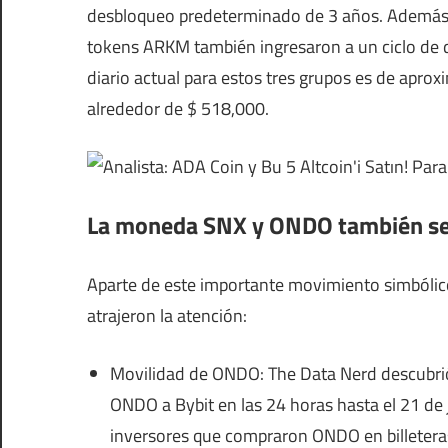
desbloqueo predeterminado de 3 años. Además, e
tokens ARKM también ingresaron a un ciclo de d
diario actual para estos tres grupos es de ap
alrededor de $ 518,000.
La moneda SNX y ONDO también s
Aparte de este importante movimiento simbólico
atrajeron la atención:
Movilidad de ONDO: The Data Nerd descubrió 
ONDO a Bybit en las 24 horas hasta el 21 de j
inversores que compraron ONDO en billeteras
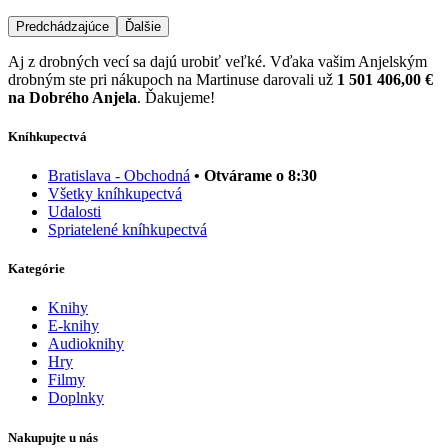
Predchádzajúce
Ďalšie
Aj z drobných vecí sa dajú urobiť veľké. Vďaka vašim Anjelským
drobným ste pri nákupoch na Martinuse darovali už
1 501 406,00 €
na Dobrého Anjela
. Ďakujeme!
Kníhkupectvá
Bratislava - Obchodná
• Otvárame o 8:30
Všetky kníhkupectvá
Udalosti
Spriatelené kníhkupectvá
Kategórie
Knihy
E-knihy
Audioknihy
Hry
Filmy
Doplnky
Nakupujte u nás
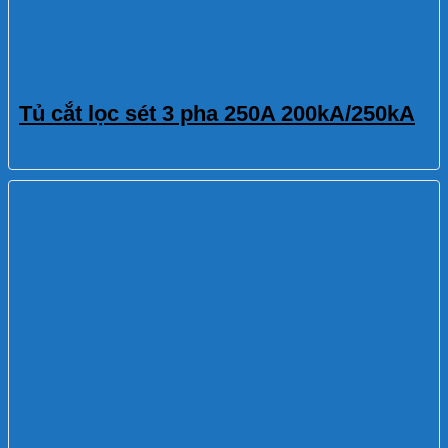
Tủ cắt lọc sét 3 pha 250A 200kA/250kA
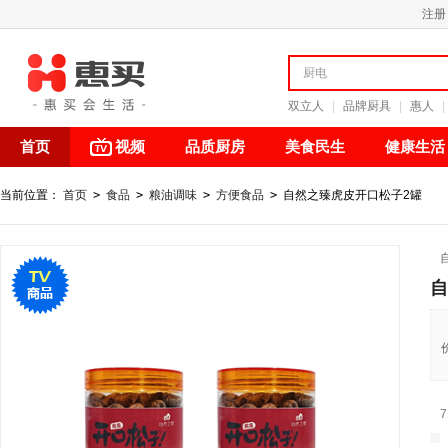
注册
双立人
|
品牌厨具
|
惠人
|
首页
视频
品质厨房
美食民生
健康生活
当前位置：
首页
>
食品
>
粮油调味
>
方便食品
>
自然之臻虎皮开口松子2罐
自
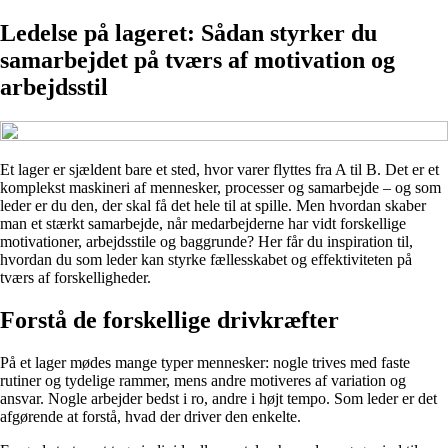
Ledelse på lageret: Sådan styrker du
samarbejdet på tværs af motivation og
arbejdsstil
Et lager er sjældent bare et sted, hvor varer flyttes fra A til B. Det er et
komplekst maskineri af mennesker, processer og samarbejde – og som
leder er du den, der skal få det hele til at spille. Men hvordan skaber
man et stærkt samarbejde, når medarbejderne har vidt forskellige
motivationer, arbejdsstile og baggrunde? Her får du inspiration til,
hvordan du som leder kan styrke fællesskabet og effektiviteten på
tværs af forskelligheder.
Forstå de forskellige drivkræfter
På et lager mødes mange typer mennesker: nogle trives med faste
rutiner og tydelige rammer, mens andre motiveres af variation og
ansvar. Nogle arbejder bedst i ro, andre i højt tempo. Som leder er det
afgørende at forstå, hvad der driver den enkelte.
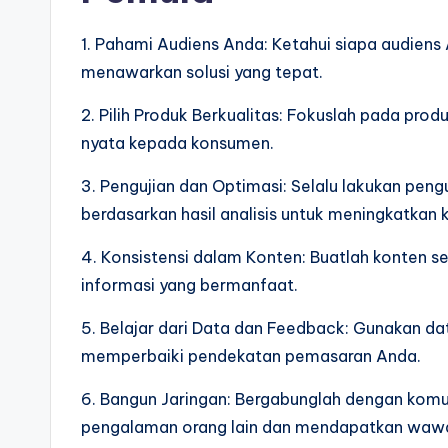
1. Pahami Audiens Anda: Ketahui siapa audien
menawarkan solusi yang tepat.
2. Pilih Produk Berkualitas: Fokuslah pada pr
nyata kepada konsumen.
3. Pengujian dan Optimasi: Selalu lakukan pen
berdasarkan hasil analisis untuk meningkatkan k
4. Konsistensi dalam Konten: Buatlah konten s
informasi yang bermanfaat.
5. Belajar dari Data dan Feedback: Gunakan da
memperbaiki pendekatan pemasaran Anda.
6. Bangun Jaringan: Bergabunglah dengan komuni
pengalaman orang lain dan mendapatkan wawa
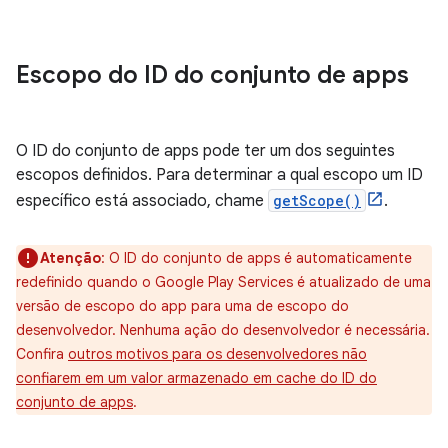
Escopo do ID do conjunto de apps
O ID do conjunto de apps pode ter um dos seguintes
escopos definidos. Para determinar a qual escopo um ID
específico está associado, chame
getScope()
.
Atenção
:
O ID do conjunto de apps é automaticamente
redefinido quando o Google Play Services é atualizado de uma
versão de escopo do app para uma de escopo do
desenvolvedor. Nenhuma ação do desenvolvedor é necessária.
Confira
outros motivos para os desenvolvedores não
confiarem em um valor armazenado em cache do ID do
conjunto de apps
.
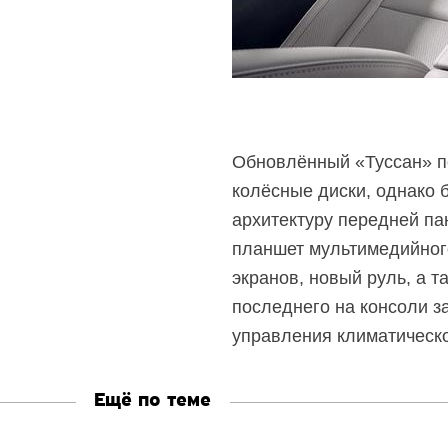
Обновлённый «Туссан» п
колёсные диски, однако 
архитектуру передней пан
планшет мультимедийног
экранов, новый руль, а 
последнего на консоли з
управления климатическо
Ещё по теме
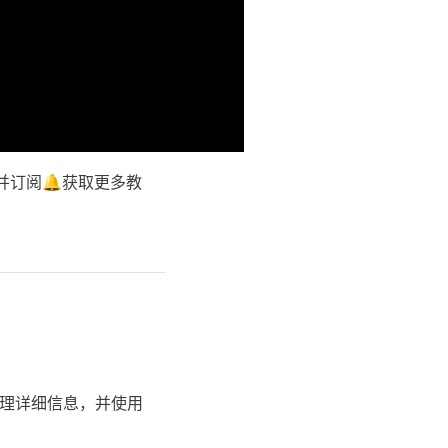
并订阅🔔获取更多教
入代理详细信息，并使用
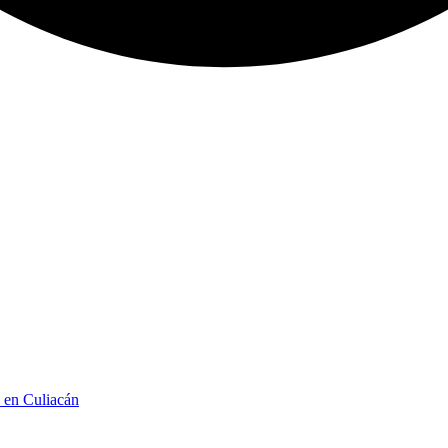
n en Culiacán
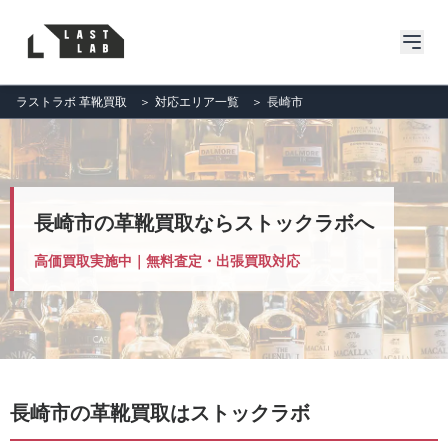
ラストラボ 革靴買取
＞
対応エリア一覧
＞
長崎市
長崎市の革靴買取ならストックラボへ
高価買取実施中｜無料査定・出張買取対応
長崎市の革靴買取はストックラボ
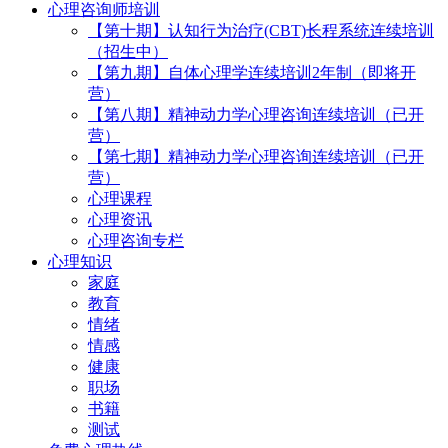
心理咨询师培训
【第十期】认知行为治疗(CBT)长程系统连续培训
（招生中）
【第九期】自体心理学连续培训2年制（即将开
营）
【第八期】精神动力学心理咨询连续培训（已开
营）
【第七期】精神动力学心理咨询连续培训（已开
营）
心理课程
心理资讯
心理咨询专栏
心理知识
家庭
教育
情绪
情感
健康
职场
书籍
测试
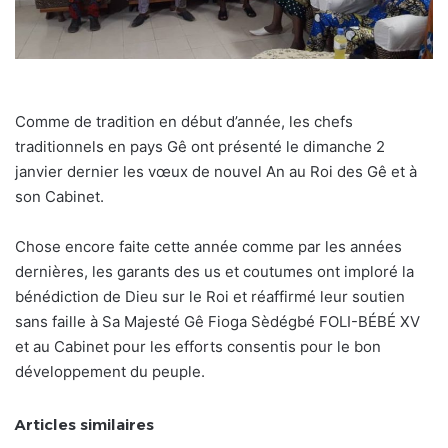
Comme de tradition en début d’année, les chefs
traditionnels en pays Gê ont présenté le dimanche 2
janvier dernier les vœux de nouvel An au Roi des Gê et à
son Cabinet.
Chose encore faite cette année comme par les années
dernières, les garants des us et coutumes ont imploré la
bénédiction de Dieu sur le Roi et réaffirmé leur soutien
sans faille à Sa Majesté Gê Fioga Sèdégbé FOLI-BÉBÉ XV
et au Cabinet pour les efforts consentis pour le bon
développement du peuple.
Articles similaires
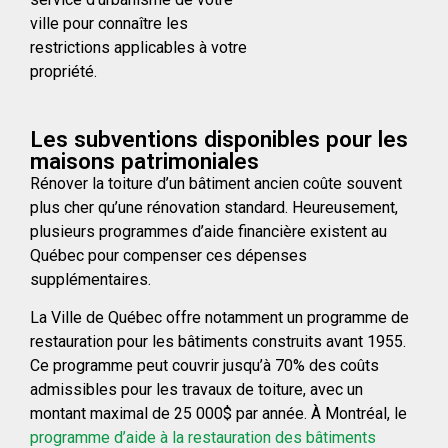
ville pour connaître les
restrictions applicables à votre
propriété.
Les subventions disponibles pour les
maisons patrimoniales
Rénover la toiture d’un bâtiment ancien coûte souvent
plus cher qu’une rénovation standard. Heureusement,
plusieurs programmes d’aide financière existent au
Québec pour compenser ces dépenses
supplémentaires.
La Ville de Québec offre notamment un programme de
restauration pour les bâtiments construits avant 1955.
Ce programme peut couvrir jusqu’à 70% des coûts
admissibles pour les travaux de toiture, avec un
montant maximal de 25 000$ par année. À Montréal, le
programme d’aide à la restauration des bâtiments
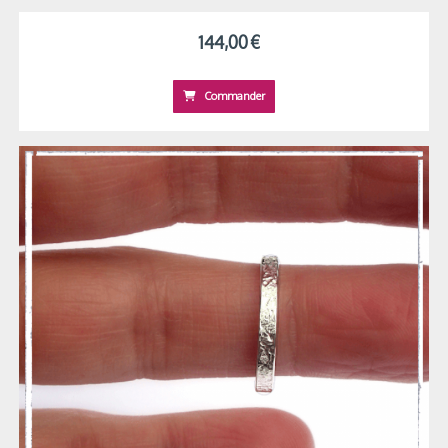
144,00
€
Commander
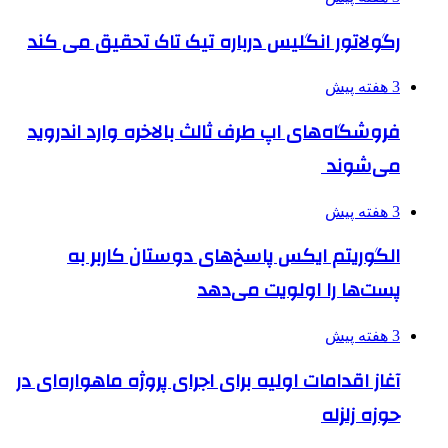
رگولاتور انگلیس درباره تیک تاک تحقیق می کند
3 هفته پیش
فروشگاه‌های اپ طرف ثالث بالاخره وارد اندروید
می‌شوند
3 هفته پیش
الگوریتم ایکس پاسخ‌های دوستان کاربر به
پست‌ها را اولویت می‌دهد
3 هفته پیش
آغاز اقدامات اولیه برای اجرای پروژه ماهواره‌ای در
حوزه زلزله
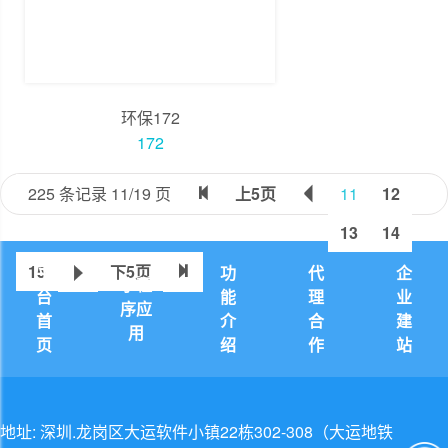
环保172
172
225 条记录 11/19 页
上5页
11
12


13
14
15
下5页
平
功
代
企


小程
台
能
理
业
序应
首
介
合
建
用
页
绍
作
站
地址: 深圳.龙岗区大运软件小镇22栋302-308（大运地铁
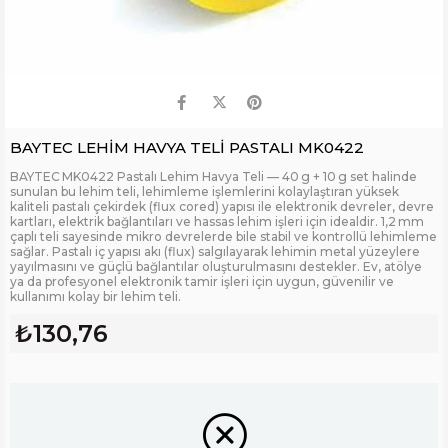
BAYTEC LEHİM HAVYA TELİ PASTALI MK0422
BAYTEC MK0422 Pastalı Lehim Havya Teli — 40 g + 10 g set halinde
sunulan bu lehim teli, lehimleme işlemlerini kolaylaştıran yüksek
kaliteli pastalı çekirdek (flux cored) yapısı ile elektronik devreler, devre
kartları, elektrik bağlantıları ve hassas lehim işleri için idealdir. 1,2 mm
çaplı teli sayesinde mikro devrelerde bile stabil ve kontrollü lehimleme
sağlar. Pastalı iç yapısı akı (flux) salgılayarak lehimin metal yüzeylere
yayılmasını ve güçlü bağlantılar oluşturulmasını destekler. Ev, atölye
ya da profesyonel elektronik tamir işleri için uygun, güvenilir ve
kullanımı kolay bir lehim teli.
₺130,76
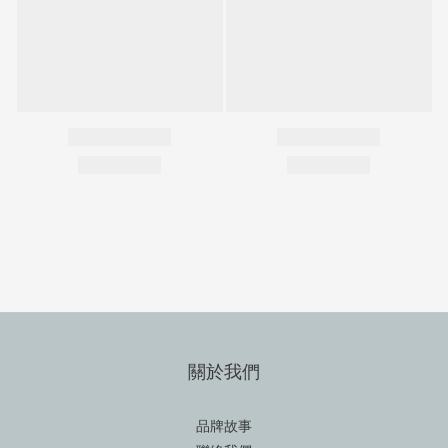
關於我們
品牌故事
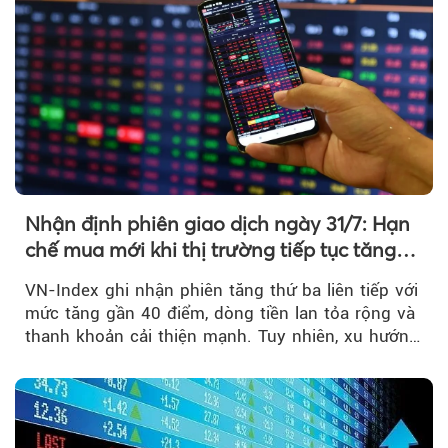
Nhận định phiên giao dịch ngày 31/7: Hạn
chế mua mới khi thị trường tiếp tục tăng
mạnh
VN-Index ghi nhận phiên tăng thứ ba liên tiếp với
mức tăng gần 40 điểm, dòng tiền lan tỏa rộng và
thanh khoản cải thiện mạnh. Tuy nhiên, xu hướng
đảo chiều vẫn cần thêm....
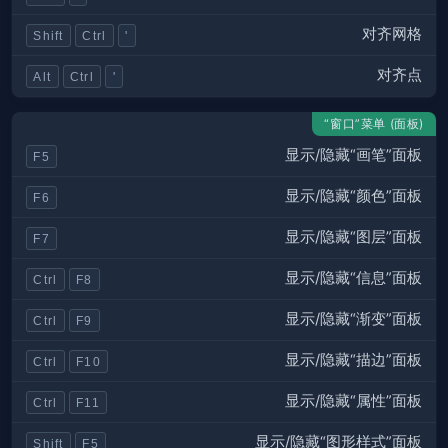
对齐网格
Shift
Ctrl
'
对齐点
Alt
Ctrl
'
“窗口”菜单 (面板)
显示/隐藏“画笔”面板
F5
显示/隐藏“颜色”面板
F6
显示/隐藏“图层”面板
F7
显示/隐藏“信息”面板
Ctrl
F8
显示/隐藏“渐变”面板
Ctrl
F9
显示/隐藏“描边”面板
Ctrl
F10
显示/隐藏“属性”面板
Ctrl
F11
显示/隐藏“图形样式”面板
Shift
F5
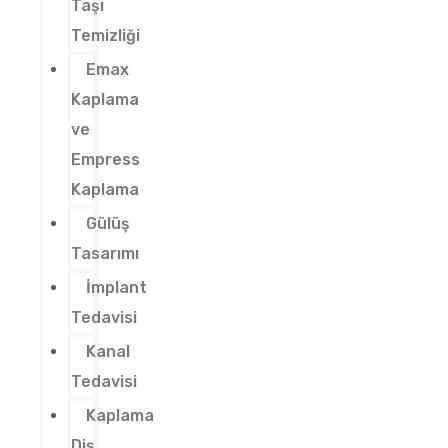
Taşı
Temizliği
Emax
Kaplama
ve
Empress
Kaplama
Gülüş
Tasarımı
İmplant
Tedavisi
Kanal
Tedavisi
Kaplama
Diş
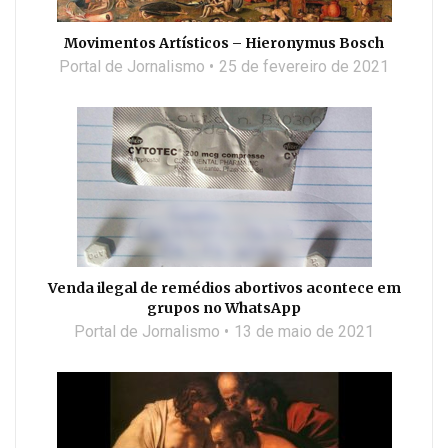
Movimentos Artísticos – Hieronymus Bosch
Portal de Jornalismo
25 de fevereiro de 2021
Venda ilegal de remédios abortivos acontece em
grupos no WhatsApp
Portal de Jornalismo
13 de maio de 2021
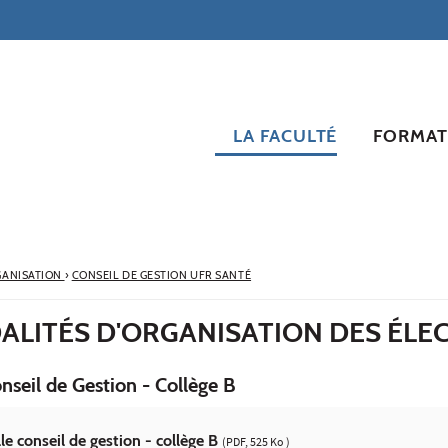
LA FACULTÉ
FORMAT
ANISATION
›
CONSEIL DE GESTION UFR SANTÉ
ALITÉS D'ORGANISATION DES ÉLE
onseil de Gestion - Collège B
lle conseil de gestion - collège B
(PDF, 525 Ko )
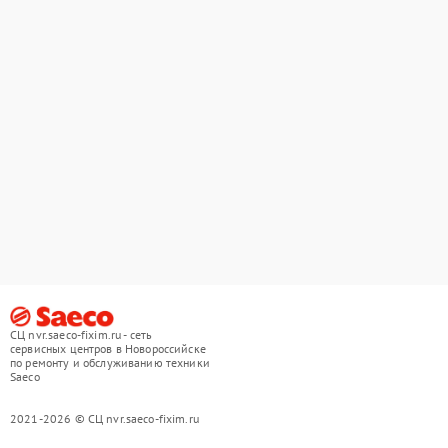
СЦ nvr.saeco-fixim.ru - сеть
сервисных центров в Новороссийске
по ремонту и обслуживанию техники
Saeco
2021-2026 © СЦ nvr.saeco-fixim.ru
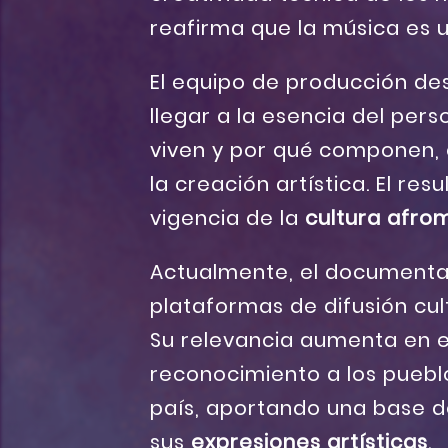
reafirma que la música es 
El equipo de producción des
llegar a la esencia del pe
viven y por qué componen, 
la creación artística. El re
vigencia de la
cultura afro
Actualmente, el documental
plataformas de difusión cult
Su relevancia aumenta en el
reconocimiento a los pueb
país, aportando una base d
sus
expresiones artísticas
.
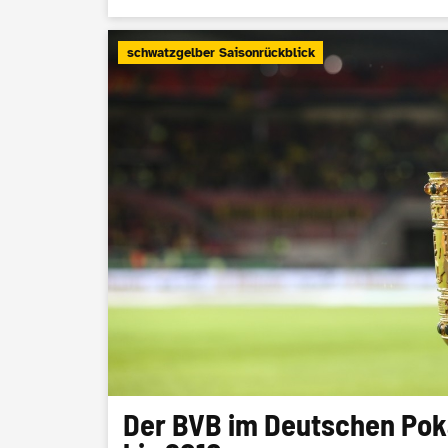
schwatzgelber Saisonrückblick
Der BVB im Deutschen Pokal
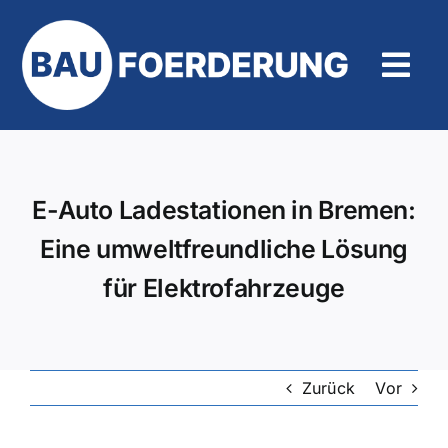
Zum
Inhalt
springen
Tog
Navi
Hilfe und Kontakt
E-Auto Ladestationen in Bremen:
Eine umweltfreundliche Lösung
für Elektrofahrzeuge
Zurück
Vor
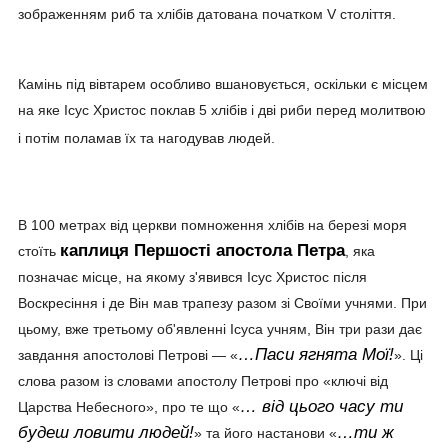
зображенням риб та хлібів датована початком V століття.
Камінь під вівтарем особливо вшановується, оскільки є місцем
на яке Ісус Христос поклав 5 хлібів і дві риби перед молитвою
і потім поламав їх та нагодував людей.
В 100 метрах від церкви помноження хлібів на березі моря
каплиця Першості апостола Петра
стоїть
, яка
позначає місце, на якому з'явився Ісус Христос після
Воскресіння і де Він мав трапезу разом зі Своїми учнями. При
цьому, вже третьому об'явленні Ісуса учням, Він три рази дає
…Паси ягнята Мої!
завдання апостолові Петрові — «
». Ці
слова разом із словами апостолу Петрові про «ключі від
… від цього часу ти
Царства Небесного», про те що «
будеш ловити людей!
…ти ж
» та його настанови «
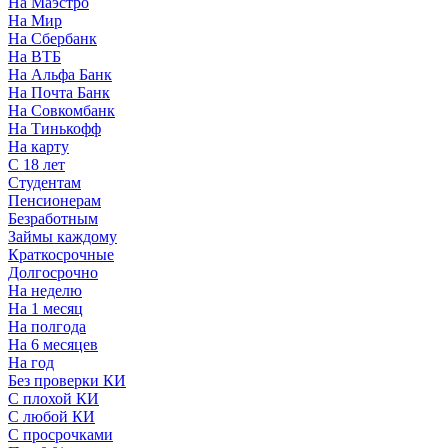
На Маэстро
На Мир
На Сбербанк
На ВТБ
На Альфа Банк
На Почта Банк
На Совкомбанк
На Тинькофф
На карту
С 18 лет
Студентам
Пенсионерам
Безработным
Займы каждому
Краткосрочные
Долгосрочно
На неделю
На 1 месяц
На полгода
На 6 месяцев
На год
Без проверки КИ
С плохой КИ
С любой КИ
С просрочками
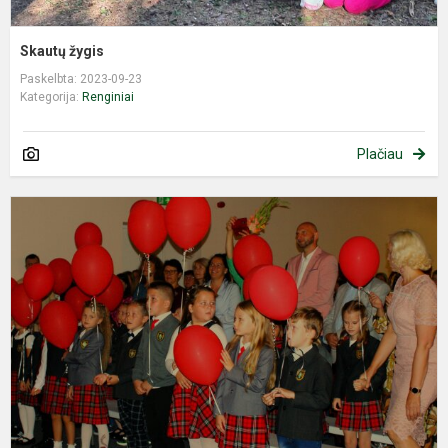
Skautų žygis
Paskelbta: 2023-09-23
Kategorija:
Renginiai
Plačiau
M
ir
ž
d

# # # # #

Your answer should be a single number, the count of lines in the listing that contain "хлібів".

3